Fear Is Just a Guest
- Gil Rosa
- Jul 17
- 2 min read
Treating fear like a visitor at the tea table, offering it a seat, but never letting it run the house.
There are days when fear arrives before I do.
It slips in quietly sometimes as dread before a meeting,
other times, as the heavy silence behind a deadline
or the tangled knot before an introduction.
I used to think fear was a wall.
If I could push hard enough,
I could break through, leave it behind, be done with it.
But Zen teaches otherwise:
Fear is not an enemy.
It's not even permanent.
It's a guest, unexpected, uninvited, but not unmanageable.
Picture a small, quiet tea house at the edge of the world.
You sit cross-legged, warm cup in hand, and fear shuffles in.
You don't slam the door or pretend you're not home.

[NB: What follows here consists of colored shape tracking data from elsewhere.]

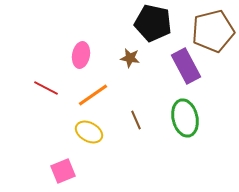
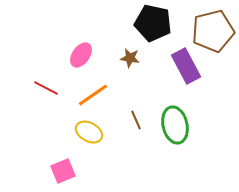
pink ellipse: rotated 25 degrees clockwise
green ellipse: moved 10 px left, 7 px down
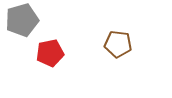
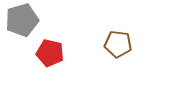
red pentagon: rotated 24 degrees clockwise
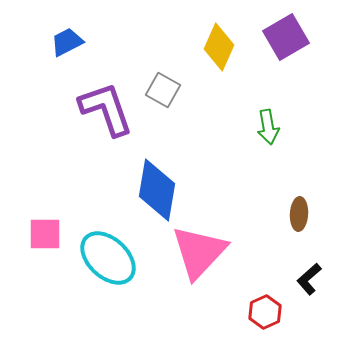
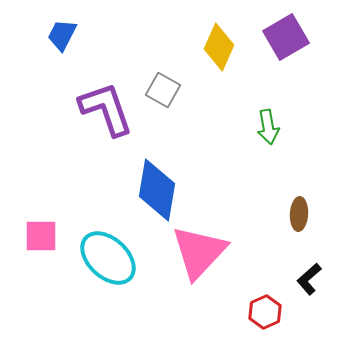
blue trapezoid: moved 5 px left, 7 px up; rotated 36 degrees counterclockwise
pink square: moved 4 px left, 2 px down
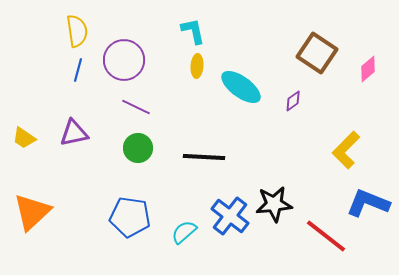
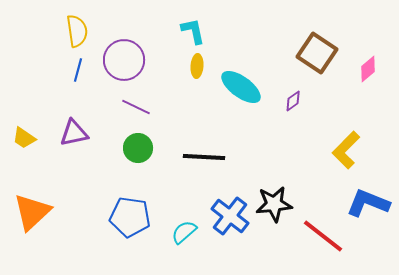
red line: moved 3 px left
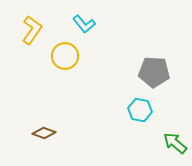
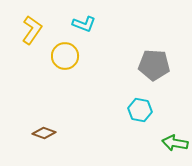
cyan L-shape: rotated 30 degrees counterclockwise
gray pentagon: moved 7 px up
green arrow: rotated 30 degrees counterclockwise
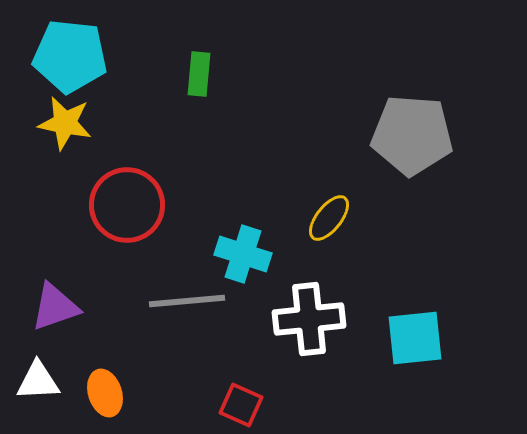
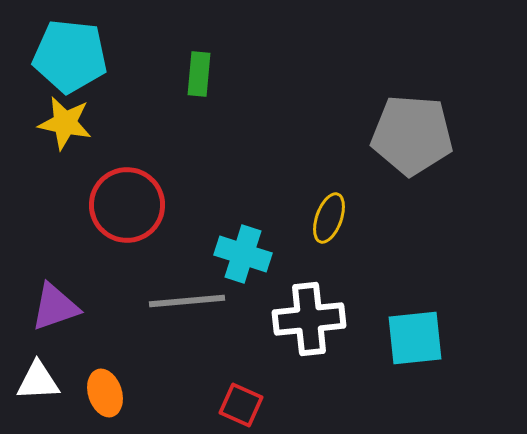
yellow ellipse: rotated 18 degrees counterclockwise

You pour fear a cup. You let it sit across from you.
You listen.
Sometimes, it has something to say:
"You might fail."
"They might laugh."
"What if you're not enough?"
Let it speak. Let it finish.
Notice the way it leans in, hungry for attention,
Sure it has the final word.
But here's the trick,
You don't have to take orders from a guest.
Fear can sip tea,
but it doesn't get to choose the conversation,
set the agenda, or lock the door behind you.
Yesterday, standing before a room of strangers,
I felt fear's cold hand on my shoulder.
My name caught in my throat.
I breathed. I bowed inside myself.
I let fear have its seat,
and then I spoke anyway.
And the world did not end.
No one fled the room.
My life remained intact.
Deadlines, too.
For weeks, fear built up the consequences of waiting,
of not finishing, of not starting at all.
When I finally moved, sent the email, made the call, wrote the first awkward line.
Nothing collapsed but the illusion that fear was in charge.
Fear comes and goes.
The door is always open.
Let it pass through.
Impermanence is the hidden gift:
Every feeling, even the sharp ones, is just visiting.
So pour another cup.
Take your seat.
Do the work with fear, sitting quietly beside you
and watch how small it looks in the light.
This is what masters do. Builders, designers, creators, everyone with something to lose, learn to let fear visit, but never let it lead. That's the practice.
Field Note:
You can't stop fear from knocking, but you can choose who answers the door. This is the way of mastery.